Hey again everyone.
Hasn’t been any major updates to Nodes as of yet, however I’ve eliminated a great deal of bugs and completed the first mode of play. I also realized I didn’t give much information about the project in my first post, so I’ll rectify that here.
So, as I mentioned, Nodes is based somewhat on the pen-and-paper game, Dots and Boxes (playable here). The difference is that I’ve adapted it for 3D space, and added a few different rules. In the original game, players take turns connecting dots with a line, and by completing a square (or box), that player gets a point and another turn.
The standard game mode which I’ve already implemented is a little different. Each player will start with a node (represented by that players’ color). Players will then take turns connecting from nodes that they own to neighboring nodes. The player who completes the final connection of a shape will color that shape, grant them a point, and also give them another turn (up to 3, as a standard). The shapes will vary from triangles to squares, pentagons and hexagons, and possibly others in the future, but all will comprise parts of a 3D shape. Currently, I have 34 different shapes set up for use in the game:
Some of these shapes may be tossed or modified after playtesting (some are quite large and have over 300+ nodes, which could be too many for a single game session), but the functionality for each of them has been implemented.
So, as I said, the standard game mode has been implemented, of which the players can only connect to neighboring nodes, as shown below:
I’ve implemented control both through the mouse and a standard XBox controller, and they’re both interchangeable during gameplay.

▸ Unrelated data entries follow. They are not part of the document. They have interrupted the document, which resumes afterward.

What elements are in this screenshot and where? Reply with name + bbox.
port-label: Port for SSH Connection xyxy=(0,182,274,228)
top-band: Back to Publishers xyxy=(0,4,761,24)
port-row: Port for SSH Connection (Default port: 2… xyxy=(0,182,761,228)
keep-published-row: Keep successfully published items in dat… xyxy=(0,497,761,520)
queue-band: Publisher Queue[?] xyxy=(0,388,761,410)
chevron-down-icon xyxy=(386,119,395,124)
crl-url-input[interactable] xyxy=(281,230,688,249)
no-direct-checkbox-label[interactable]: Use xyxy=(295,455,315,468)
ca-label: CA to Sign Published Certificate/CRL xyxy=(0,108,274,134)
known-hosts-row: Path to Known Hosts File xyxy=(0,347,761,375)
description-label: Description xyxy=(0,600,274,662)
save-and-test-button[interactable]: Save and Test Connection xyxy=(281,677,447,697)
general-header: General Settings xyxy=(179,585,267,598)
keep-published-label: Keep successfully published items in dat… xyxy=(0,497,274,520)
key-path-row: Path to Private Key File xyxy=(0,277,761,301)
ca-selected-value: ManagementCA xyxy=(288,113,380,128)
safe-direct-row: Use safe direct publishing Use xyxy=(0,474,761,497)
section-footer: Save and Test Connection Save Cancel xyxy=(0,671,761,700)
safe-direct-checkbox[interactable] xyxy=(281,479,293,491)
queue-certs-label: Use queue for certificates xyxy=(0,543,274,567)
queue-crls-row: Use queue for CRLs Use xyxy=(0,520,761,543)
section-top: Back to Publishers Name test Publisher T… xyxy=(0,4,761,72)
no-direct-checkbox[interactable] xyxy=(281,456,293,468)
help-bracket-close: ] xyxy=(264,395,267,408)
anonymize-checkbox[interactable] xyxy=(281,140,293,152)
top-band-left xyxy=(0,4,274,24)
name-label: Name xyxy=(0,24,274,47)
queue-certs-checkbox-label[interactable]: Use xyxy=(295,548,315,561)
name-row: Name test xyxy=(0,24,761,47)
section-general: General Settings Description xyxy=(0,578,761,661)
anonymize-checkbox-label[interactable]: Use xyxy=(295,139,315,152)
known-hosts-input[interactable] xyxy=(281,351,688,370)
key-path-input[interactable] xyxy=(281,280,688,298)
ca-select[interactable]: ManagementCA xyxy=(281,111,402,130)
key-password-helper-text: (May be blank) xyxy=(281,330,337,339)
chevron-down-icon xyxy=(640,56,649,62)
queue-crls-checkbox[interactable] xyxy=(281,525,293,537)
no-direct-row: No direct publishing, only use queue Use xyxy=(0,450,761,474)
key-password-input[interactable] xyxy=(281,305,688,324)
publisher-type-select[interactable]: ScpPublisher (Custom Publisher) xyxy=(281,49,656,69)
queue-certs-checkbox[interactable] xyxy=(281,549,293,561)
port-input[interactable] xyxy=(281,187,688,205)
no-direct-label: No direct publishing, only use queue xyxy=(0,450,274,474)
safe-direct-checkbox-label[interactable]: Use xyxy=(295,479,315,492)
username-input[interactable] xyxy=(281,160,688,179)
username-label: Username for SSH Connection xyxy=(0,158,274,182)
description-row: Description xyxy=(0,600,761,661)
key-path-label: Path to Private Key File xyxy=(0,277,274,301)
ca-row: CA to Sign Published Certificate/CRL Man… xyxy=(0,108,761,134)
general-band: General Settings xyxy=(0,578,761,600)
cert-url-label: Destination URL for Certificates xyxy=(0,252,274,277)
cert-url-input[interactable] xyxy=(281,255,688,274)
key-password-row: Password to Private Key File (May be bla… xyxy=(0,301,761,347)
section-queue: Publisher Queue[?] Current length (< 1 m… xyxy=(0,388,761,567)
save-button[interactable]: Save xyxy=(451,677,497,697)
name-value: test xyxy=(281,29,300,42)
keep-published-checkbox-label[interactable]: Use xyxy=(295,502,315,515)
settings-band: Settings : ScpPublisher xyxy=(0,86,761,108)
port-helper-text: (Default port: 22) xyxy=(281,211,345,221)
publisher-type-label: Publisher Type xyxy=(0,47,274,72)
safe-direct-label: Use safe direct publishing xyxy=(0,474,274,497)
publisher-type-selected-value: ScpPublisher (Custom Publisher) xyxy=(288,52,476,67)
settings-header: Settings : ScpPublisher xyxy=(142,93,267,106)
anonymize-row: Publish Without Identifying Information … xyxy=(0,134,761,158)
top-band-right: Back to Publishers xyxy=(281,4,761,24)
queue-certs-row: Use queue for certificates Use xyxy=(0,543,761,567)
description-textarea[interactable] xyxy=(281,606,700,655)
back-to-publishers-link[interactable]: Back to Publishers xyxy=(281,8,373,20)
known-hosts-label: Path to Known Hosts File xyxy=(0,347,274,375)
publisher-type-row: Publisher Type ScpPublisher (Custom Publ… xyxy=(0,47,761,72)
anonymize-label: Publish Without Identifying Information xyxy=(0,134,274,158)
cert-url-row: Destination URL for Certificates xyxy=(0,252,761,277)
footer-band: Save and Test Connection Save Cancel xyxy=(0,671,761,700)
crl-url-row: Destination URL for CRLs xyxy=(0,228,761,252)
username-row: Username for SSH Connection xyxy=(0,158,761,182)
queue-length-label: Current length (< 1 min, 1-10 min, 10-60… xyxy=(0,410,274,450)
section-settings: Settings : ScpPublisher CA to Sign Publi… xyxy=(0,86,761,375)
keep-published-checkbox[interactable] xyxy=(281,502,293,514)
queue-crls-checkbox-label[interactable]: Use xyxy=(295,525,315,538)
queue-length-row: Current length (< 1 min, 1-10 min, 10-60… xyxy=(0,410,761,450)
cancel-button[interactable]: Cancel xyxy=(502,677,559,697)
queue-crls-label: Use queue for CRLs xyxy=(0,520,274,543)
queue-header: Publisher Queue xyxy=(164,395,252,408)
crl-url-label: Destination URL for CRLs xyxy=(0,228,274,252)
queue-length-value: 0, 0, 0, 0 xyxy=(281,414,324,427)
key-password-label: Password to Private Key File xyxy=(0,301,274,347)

Below is a video depicting a 1v1 match with myself as the Blue player, and an AI as the Red player:
Currently, for debug purposes, a little icon will flash in the top-left corner indicating when the control type has been switched.
There are three different types of AI currently implemented, each with more strategy than the last. The first will randomly select a node to connect to. The second will weigh which node would be the most beneficial to connect to (ie. nodes that would complete multiple shapes are favored). The third, however, first analyzes which would be the best connection to sabotage other players. To accomplish this, it will examine any nodes that it can connect to that are also adjacent to other player nodes. It’ll then use similar logic as the second tier AI to determine if any of these can complete shapes. Other than this, it will also try to find ways in which to block the player off from the rest of the game space.
The latter AI can be a little cruel at times, so I may have to change up some of the behaviors, though in practice it’s definitely a nice challenge.
Here’s another video of eight AI’s going against each other, all on the highest difficulty:
So, I’ve implemented the standard game mode, and my current focus is on an additional two modes.
The first will be called Classic, as it will follow the same principles as the original game. Players will be allowed to connect from any node owned by any player to any neighboring (unowned) node. Completing a shape will allow that player another turn (up to a maximum, which will probably stay at 3).
The second will, for now, be called Hostile Takeover. The rules will be similar to the Standard mode, however taking a shape will also take over all nodes belonging to that shape, regardless of their current ownership. While I haven’t designed it yet, I’m hoping that this will make the gameplay a lot more difficult, and force players to make much more calculated decisions, but playtesting will definitely be needed in order to flesh it out completely.
Other than that, I plan to have a complete custom game menu in which the players can hand-craft their own preset levels by selecting the object and picking from a list of modifiers and mutators. I also plan to have a ‘Quick Game‘ option, in which the modifiers and mutators are selected at random.
A lot of this is still in the concept stage though, so for now I’ll continue to work on the other two planned modes.